The answer must be an exact copy of the lines from the one containing "Legendary Member" through the last line of the records, with the pictures left out.

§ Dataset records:
# # # # # # #
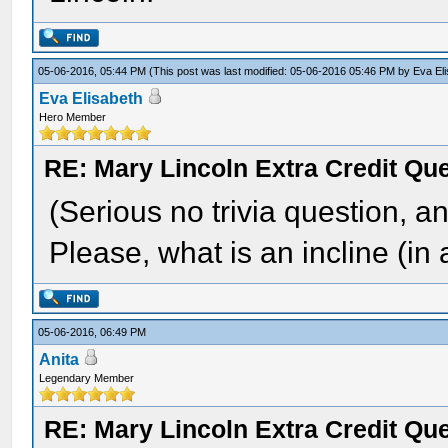
05-06-2016, 05:44 PM
(This post was last modified: 05-06-2016 05:46 PM by
Eva El
Eva Elisabeth
Hero Member
RE: Mary Lincoln Extra Credit Qu
(Serious no trivia question, an
Please, what is an incline (i
05-06-2016, 06:49 PM
Anita
Legendary Member
RE: Mary Lincoln Extra Credit Qu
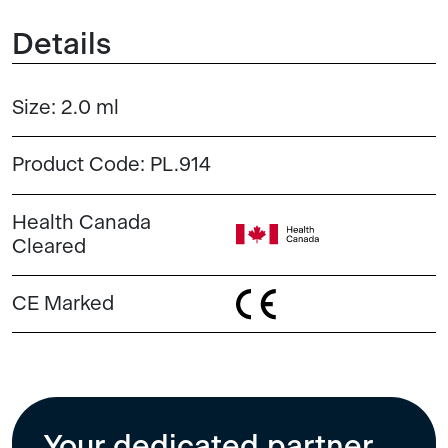
Details
Size:
2.0 ml
Product Code:
PL.914
Health Canada
Cleared
CE Marked
Your dedicated partner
# # # # # # #
§ Task response:
Legendary Member
RE: Mary Lincoln Extra Credit Qu
Details
Size:
2.0 ml
Product Code:
PL.914
Health Canada
Cleared
CE Marked
Your dedicated partner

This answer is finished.